Next Generation Audio Summit 2016: Florian Camerer discusses OBA and immersive audio opportunities in scene-setting keynote
In a striking keynote address delivered at the start of the inaugural SVG Europe/Dolby Next Generation Audio Summit on 10 November, ORF Senior Sound Engineer Florian Camerer elaborated upon the multiple new technologies and techniques set to revolutionise the nature of broadcast audio production over the next few years.

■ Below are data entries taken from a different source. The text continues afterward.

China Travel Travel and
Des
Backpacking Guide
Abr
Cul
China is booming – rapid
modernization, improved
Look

A leading figure in the broadcast audio community for a quarter of a century, Camerer joined the Austrian Broadcasting Corporation, ORF, in 1990. Five years later he became a staff sound engineer, primarily in the field of production sound and post-production, before going on to cultivate an interest in multi-channel audio. He mixed the first ORF programme in Dolby Surround, and continues to take an involvement in all aspects of multi-channel audio. He is also chair of the EBU group PLOUD and is a popular lecturer on surround sound and related issues around the world.

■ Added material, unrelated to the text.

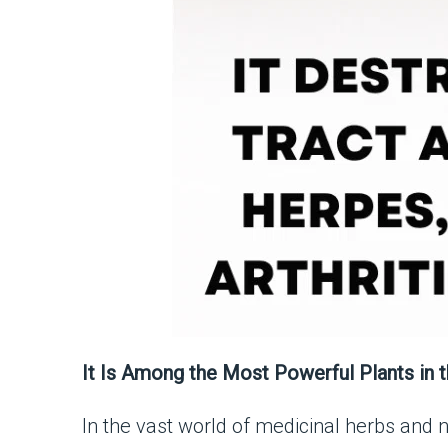
It Is Among the Most Powerful Plants in t
In the vast world of medicinal herbs and n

For his Next Generation Audio (NGA) summit keynote Camerer began by reflecting on a period of phenomenal change – one in which “all these acronyms are flying about” and many people are “very excited” to find out more about the potential of NGA technologies. Object Based Audio (OBA), Immersive Audio, Virtual Reality Audio, Augmented Reality Audio and Mixed Reality Audio were the specific technologies cited as being part of the NGA grouping.
But as Camerer also wondered, is there anything wrong with what we might term PGA – in other words, Past or Present Generation Audio? “It is 5.1 and a lot of stereo, but [in particular] 5.1 at present. Now 5.1 can definitely be sweeping and compelling and engaging if it is done correctly, but it does have a few issues [that need to be tackled with] NGA – specifically it is not 3D. It lacks the height [dimension].”

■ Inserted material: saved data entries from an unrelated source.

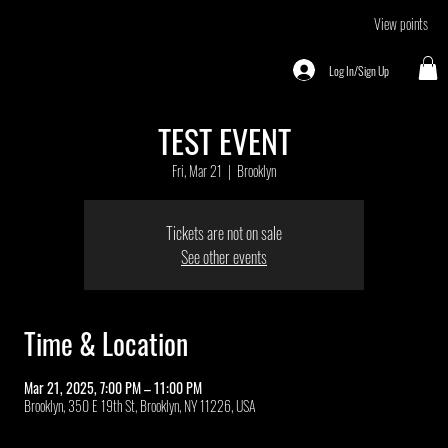
View points
Log In/Sign Up
TEST EVENT
Fri, Mar 21
  |  
Brooklyn
Tickets are not on sale
See other events
Time & Location
Mar 21, 2025, 7:00 PM – 11:00 PM
Brooklyn, 350 E 19th St, Brooklyn, NY 11226, USA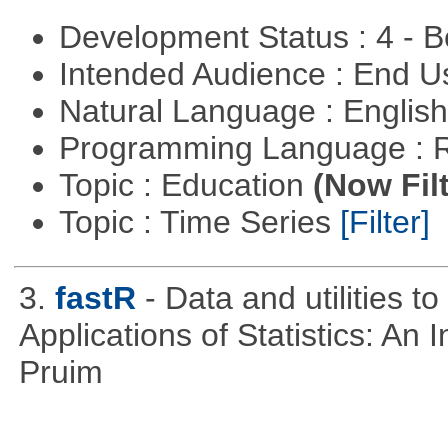
Development Status : 4 - 
Intended Audience : End 
Natural Language : Englis
Programming Language : 
Topic : Education
(Now Fil
Topic : Time Series
[Filter]
3.
fastR
- Data and utilities 
Applications of Statistics: An
Pruim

Consequently, Camerer says that he has “rarely heard productions where I felt ‘inside’ right away. They often weren’t too convincing [in terms of] envelopment.” All of which inevitably means that there should rightly be some caution when contemplating the implementation of NGA: “We have not fully managed 5.1 yet and now we want to embark upon NGA…”
OBA origins and hybrid approaches
When moving into this brave new world it is important to note, says Camerer, that “since the beginning of mixing [there has always been some generation of metadata] with rendering. With OBA what we have are all the channels being kept separate [rather than mixed together on the production side], then rendered according to the metadata sent.”
One of the “hot issues” surrounding OBA is the issue of how “the renderer will behave [with regard to complex mixes] and how these can be standardised on the playback side.” But whilst this might be a challenge, OBA is certainly commended but its ability “to adapt to different playback environments – 5.1 or 9.1 or 4.0 – or some kind of binaural rendering for headphones.”
Whilst ‘pure’ OBA might be one way to navigate this latest era of audio, Camerer also drew attention to the rise of hybrid approaches, where “we only have a very few objects where it makes sense to keep the information separate, and then [have everything else] in the form of beds where we don’t have to change much.”
In the light of high-profile audience complaints over the intelligibility (or otherwise) of dialogue in some major TV drama series, “the ability to increase or mute dialogue” is one obvious potential beneficiary of OBA or hybrid deployment. But what is clear above all is that there won’t necessarily be one defining approach to OBA: “It could be immersive, but not necessarily. It could be stereo with one object and the object is the dialogue, but it could also be immersive [and making use of the codecs] that have now been standardised to offer OBA.”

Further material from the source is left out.